**EXERCISE DESCRIPTION**.
Please give back the lines from the line containing "iske smerter." through the end of the listing below, exactly as written and without pictures.
....
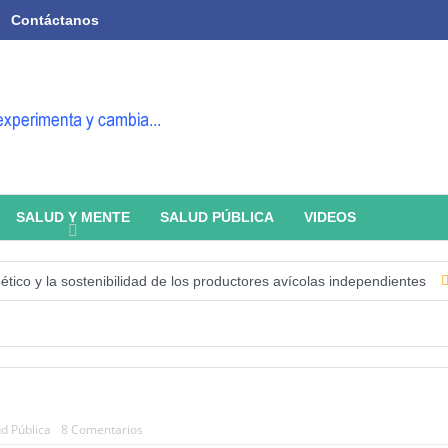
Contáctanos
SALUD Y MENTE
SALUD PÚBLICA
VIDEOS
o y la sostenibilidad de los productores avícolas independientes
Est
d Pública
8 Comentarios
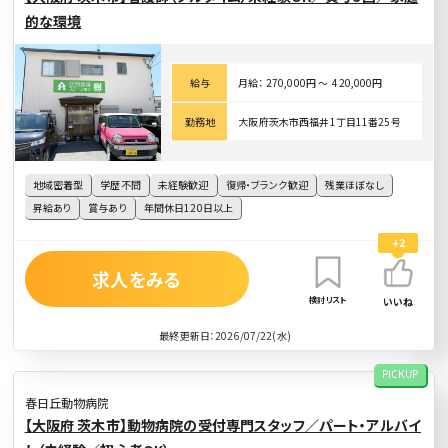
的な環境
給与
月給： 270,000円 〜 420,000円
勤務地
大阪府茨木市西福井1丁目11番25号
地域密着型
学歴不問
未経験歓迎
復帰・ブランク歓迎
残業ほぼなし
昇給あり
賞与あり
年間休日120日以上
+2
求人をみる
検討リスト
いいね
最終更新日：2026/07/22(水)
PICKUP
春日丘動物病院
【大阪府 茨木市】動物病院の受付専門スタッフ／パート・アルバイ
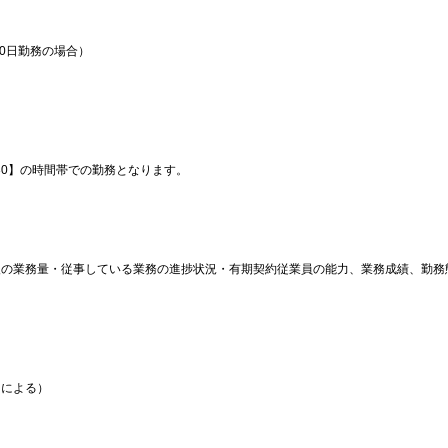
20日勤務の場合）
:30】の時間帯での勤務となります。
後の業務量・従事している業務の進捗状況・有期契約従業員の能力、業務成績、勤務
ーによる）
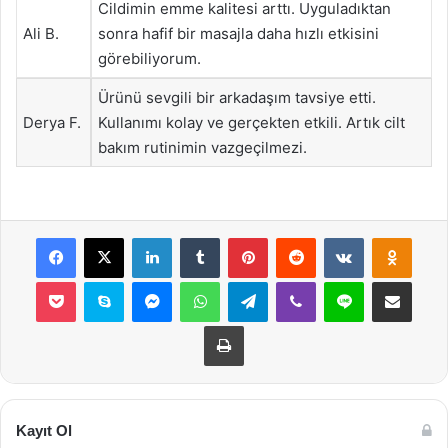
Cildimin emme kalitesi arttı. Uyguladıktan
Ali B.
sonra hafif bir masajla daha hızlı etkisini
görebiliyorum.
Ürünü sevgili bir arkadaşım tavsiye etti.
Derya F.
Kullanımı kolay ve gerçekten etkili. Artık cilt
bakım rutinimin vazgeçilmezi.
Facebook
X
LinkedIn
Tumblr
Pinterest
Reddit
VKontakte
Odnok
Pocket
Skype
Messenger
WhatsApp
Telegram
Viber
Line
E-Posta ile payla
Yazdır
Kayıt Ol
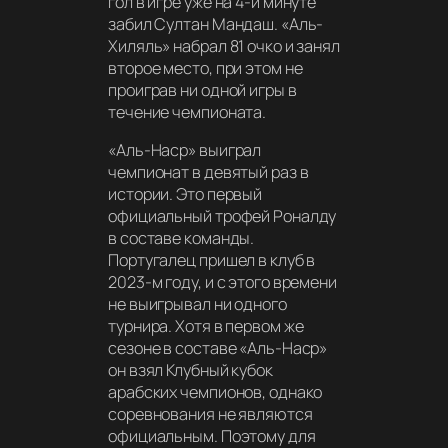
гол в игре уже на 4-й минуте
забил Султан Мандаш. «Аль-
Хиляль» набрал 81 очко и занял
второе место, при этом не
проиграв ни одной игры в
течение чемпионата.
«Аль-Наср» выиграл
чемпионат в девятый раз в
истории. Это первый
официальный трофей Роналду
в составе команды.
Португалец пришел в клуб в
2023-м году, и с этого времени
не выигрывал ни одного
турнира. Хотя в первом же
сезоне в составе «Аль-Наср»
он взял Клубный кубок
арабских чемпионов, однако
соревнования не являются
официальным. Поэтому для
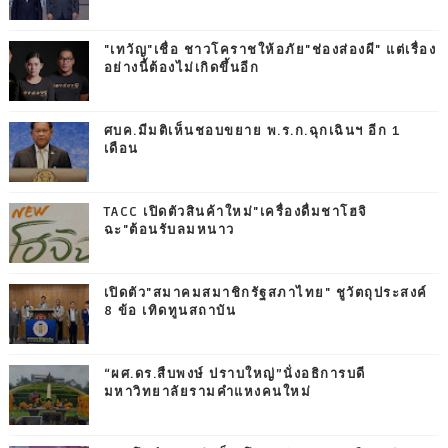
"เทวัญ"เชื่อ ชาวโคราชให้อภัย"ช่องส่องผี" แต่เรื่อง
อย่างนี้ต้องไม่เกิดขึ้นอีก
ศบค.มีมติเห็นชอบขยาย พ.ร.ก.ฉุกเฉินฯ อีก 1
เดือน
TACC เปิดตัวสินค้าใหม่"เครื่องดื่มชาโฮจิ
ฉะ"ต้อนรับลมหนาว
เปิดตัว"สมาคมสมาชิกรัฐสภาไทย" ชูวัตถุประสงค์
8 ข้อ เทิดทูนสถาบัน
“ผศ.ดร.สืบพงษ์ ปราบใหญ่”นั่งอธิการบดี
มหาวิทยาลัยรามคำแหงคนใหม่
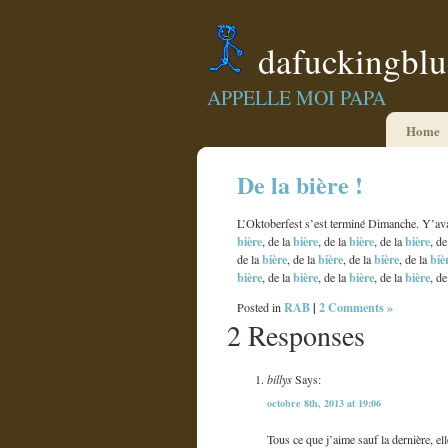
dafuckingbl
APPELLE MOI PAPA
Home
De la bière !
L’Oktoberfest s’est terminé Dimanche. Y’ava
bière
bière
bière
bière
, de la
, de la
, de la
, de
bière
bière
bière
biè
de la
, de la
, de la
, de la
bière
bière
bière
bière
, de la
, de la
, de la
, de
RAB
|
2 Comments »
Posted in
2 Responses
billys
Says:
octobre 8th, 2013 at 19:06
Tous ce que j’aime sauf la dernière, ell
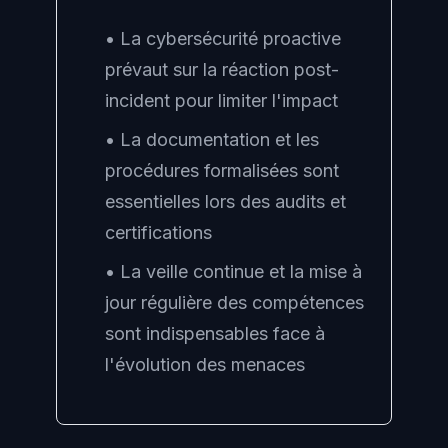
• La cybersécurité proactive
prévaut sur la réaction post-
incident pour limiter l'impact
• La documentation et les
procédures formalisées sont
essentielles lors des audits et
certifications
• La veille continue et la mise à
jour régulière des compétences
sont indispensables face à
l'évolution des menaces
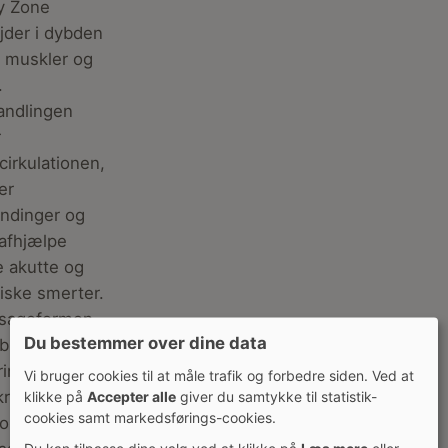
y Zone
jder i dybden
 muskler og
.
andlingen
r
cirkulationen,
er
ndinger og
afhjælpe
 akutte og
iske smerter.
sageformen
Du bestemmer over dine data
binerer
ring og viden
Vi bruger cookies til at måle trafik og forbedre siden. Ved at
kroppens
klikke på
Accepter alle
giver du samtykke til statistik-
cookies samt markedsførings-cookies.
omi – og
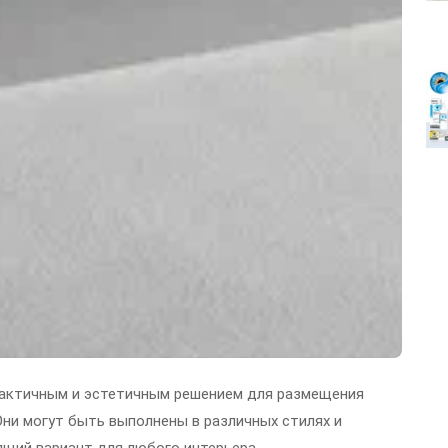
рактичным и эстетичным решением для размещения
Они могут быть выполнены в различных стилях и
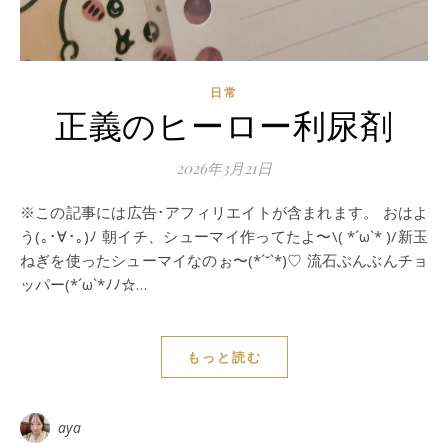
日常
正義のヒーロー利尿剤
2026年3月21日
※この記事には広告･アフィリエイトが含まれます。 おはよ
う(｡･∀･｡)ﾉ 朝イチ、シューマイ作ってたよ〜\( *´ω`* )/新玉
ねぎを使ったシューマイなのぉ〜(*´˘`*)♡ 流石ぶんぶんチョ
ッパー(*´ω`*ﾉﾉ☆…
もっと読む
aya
....
**OUTPUT OF THE TASK**.
iske smerter.
sageformen
Du bestemmer over dine data
binerer
ring og viden
Vi bruger cookies til at måle trafik og forbedre siden. Ved at
kroppens
klikke på
Accepter alle
giver du samtykke til statistik-
cookies samt markedsførings-cookies.
omi – og
рактичным и эстетичным решением для размещения
Они могут быть выполнены в различных стилях и
日常
正義のヒーロー利尿剤
2026年3月21日
※この記事には広告･アフィリエイトが含まれます。 おはよ
う(｡･∀･｡)ﾉ 朝イチ、シューマイ作ってたよ〜\( *´ω`* )/新玉
ねぎを使ったシューマイなのぉ〜(*´˘`*)♡ 流石ぶんぶんチョ
ッパー(*´ω`*ﾉﾉ☆…
もっと読む
aya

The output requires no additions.